В клубе вечером того памятного дня показывали фильм "Виниту - друг
индейцев". За полчаса до открытия кассы понасыпало к клубу мальчишек. И тут
появился известный в поселке здоровяк Сеня Залогин, шестнадцати лет, и
пожелал встать у кассы первым. Ему возразили. "Что?" - удивился Залогин и
оглянулся, скривив губы. Ему было все равно, на ком показать свою силу, но
уж особо не понравился ему в ту минуту его ровесник с Цементной улицы
Николай Матвеев. Он давно ему не нравился, и не по какой-либо причине, а
просто так. "Это ты, что ли, шипишь?" - спросил Залогин, подошел к Матвееву,
схватил его за рубашку и раза два крепко, со звуком, приложил к стене.
Однако Матвеев и его соседи вытолкали Залогина за дверь. "Ну ладно?" -
сказал им Залогин, злой, поспешил домой, жаловаться старшему брату. А брат
его, крепыш Залогин Алексей, слыл в поселке хулиганом и задирой, связываться
с которым никогда не советовали. Братья пришли в клуб воинственные, но и как
бы спокойные, при ясном сознании своей силы. "Вот этот и вот эти", - показал
младший Залогин. "Давай", - сказал старший. И младший принялся бить
Матвеева, а потом приступил к делу и старший брат.
Очередь возмутилась, с поселковой площади прибежали приятели Матвеева и
прочих обиженных, и драка пошла горячая, пока ее не прекратили взрослые.
Попало и тем и тем, но больше Залогиным.
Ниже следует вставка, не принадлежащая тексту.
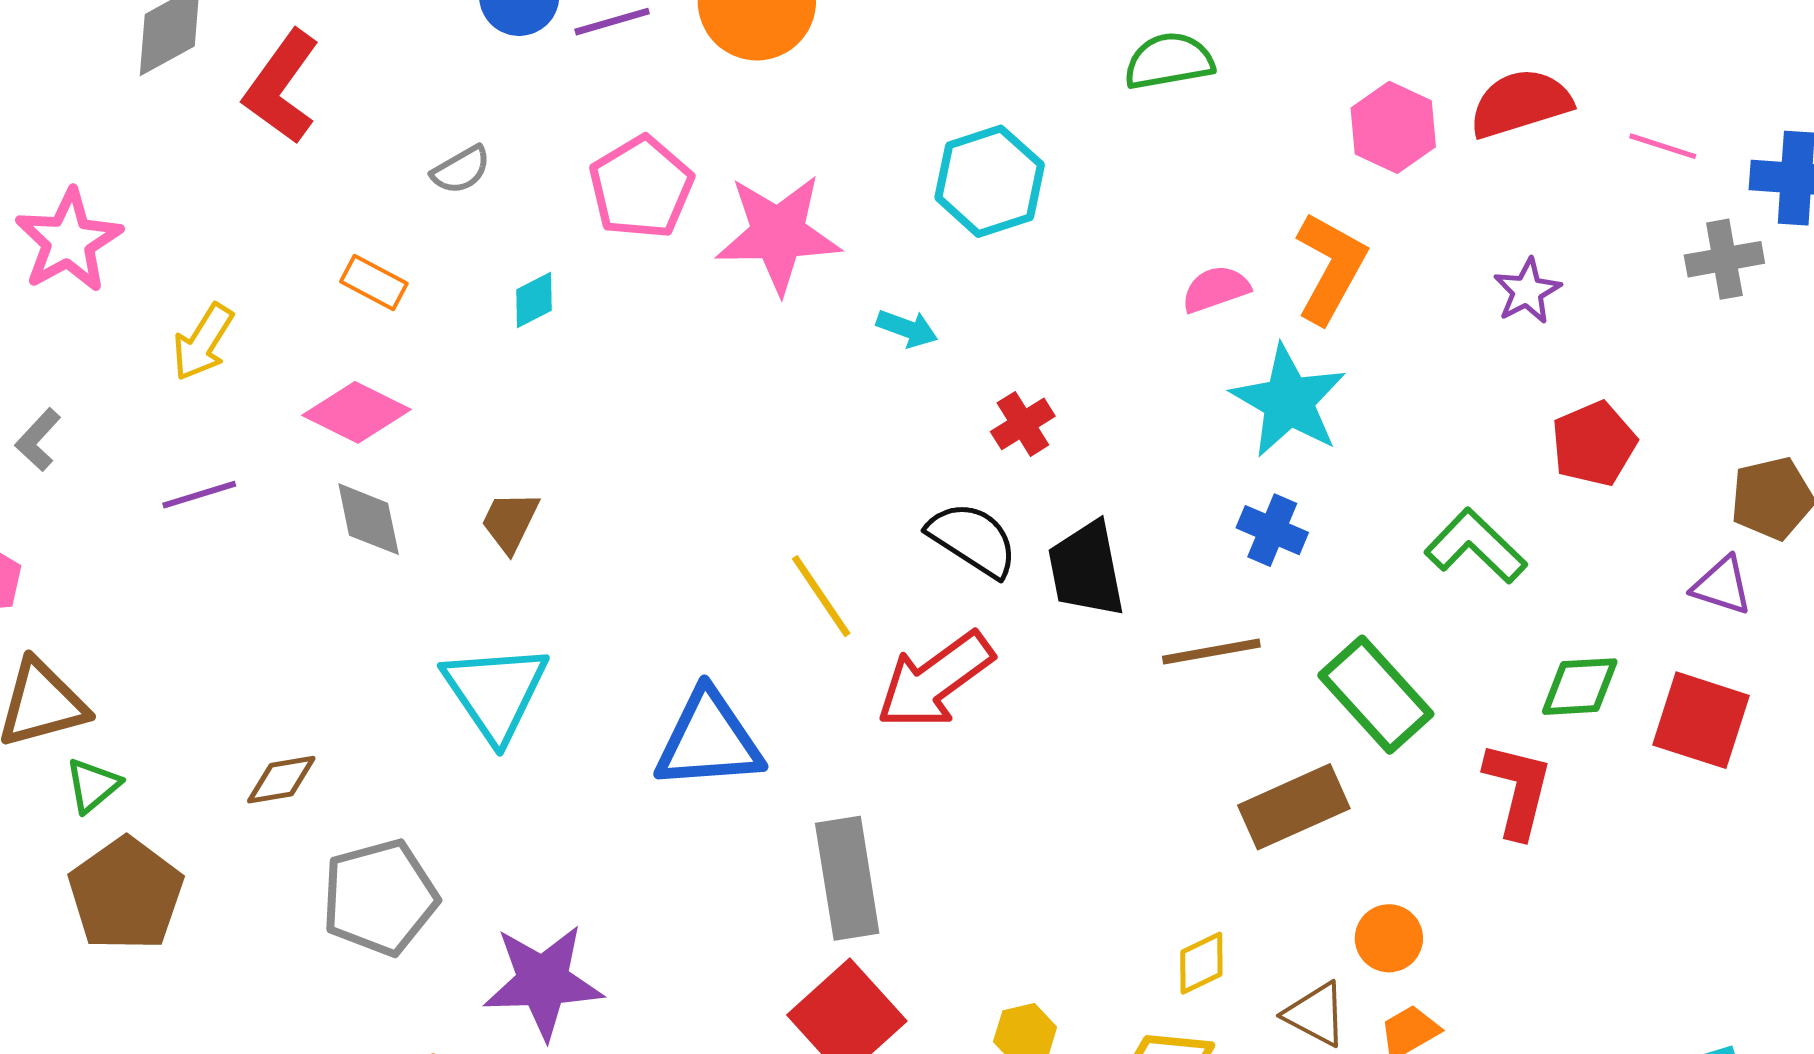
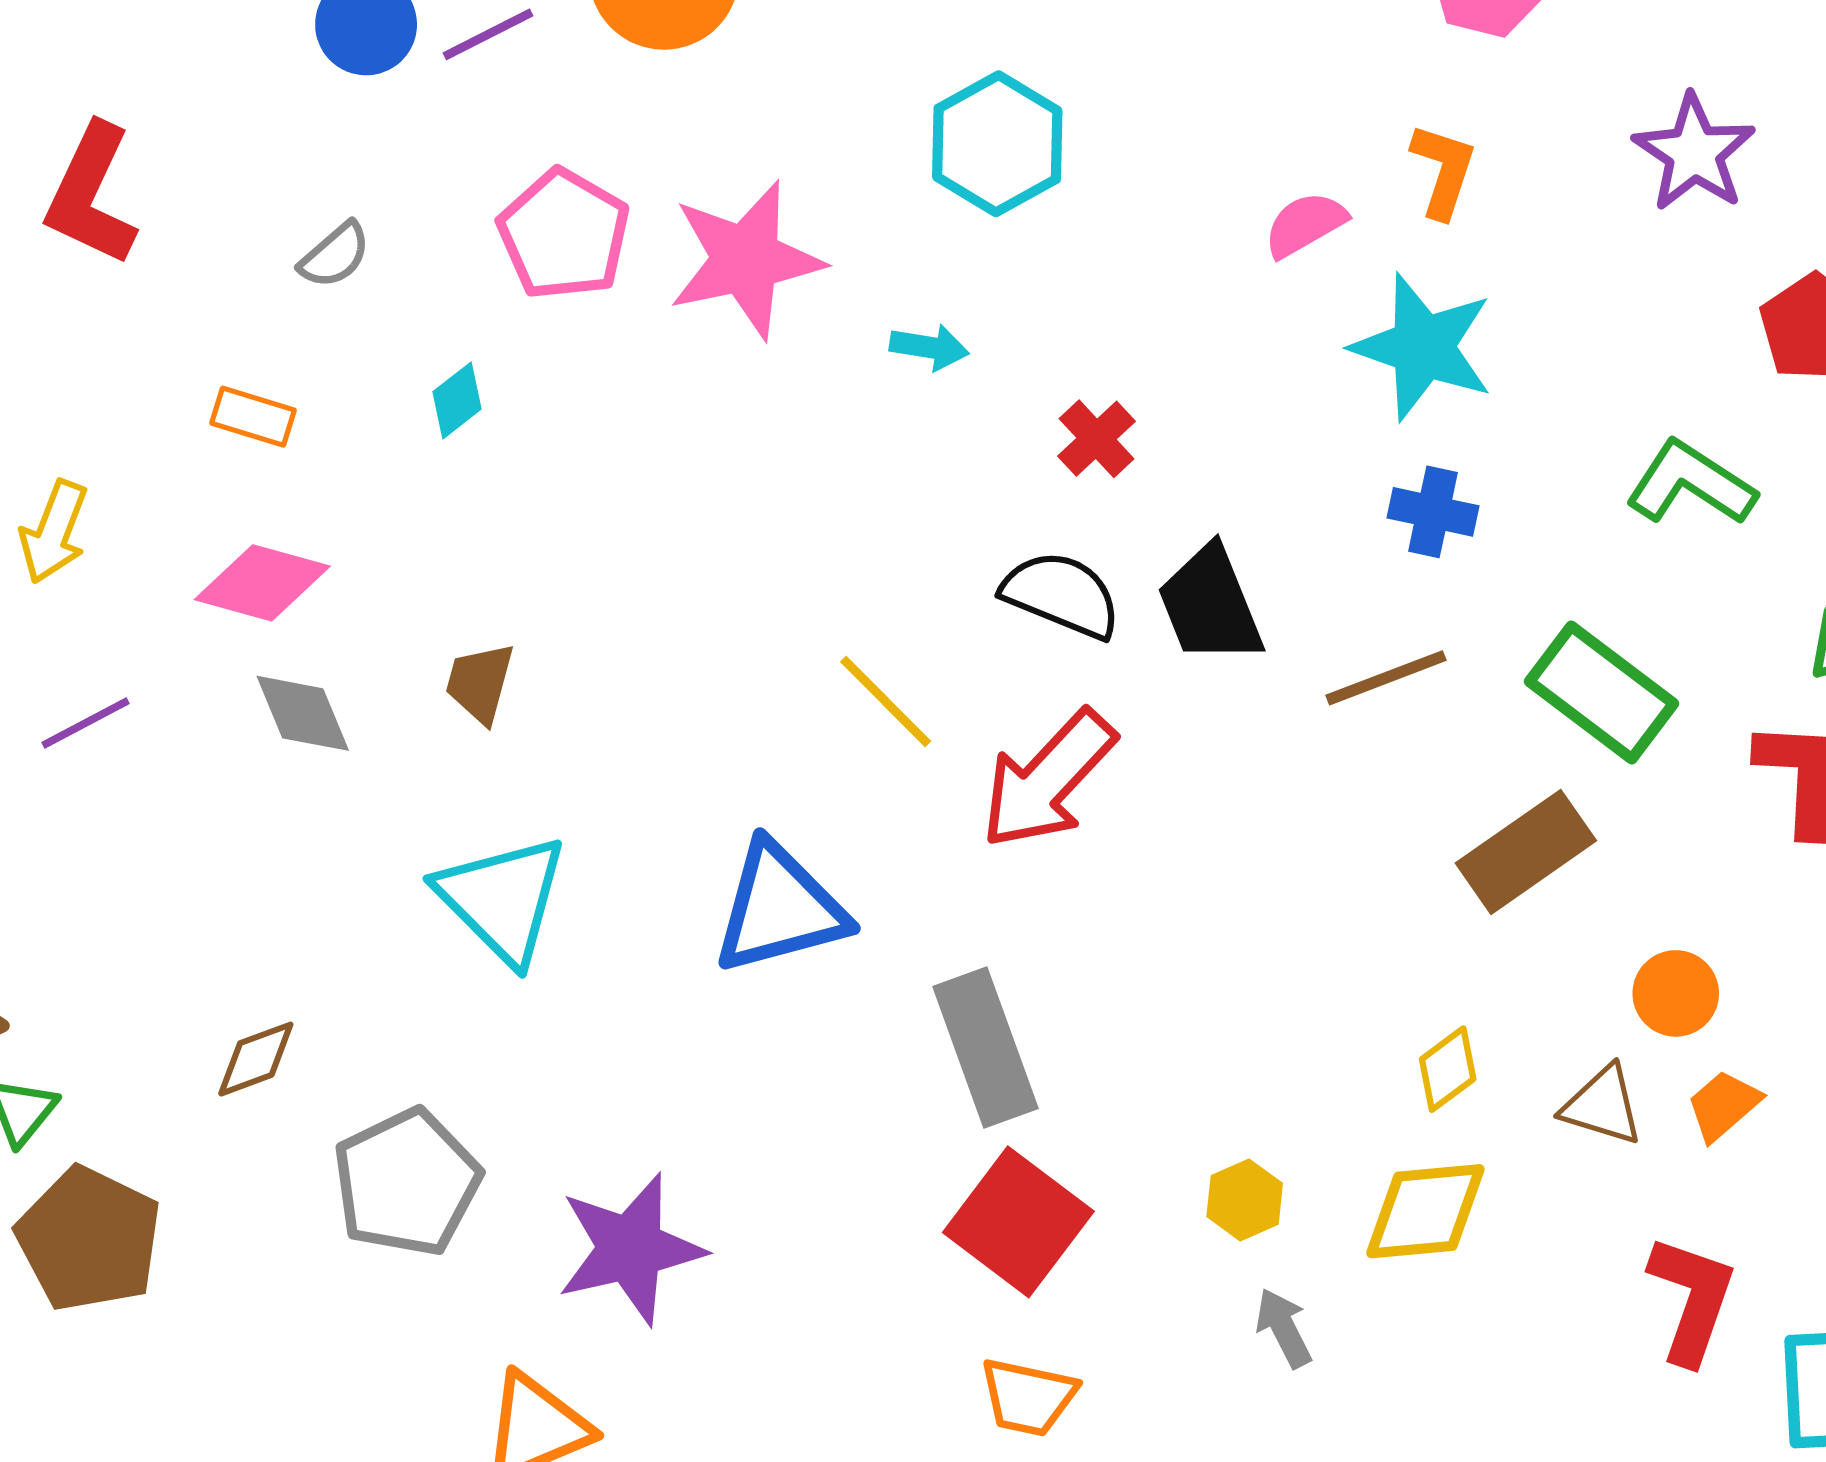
orange L-shape: (1331, 268) -> (1443, 171), size x0.7
purple star: (1527, 291) -> (1694, 153), size x1.4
Залогины написали бумагу с жалобой
на дикую расправу. Виктор Сергеевич опросил десятки свидетелей и был
убежден, что раз инициаторами драки, а поначалу просто избиения более слабых
ребят были братья Залогины, то их противники имели полное право не только
постоять за себя, но и дать зачинщикам сдачи, да так, чтобы те присмирели. К
тому же и последний указ об усилении борьбы с хулиганами ясно говорил, как
следует расценивать действия обороняющейся стороны. С Залогиными Виктор
Сергеевич познакомился давно, знал их как людей распущенных и наглых,
поселок они, особенно старший братец, держали в страхе. Милиция и Виктор
Сергеевич не раз вели с ними душеспасительные разговоры, по доброте своей
верили их обещаниям. Теперь пусть посидят на суде, послушают новых для себя
людей.
Дело Залогиных было для Виктора Сергеевича ясным и отошло в сторону.
Ничего он тут не мог изменить, да и не считал нужным облегчать судьбу
Залогиных. А вот происшествие в Никольском его чрезвычайно беспокоило.
Происшествие и само по себе опечалило Виктора Сергеевича, подкрепив
наблюдения последних лет. Наблюдения эти тревожили его, как человека,
искренне принимающего к сердцу радости и горести общества. При этом что-то
смущало его в Никольском деле, оно вовсе не казалось ему легким. Виктор
Сергеевич знал, что встречи с семьями, в чьи дома вошла беда, радости
следователю не принесут.
Ему было жалко Веру. И жалко тех трех парней.
Именно трех. Один из нашкодивших, Рожнов, кстати самый старший, был
Виктору Сергеевичу неприятен, и он-то уж точно заслуживал наказания.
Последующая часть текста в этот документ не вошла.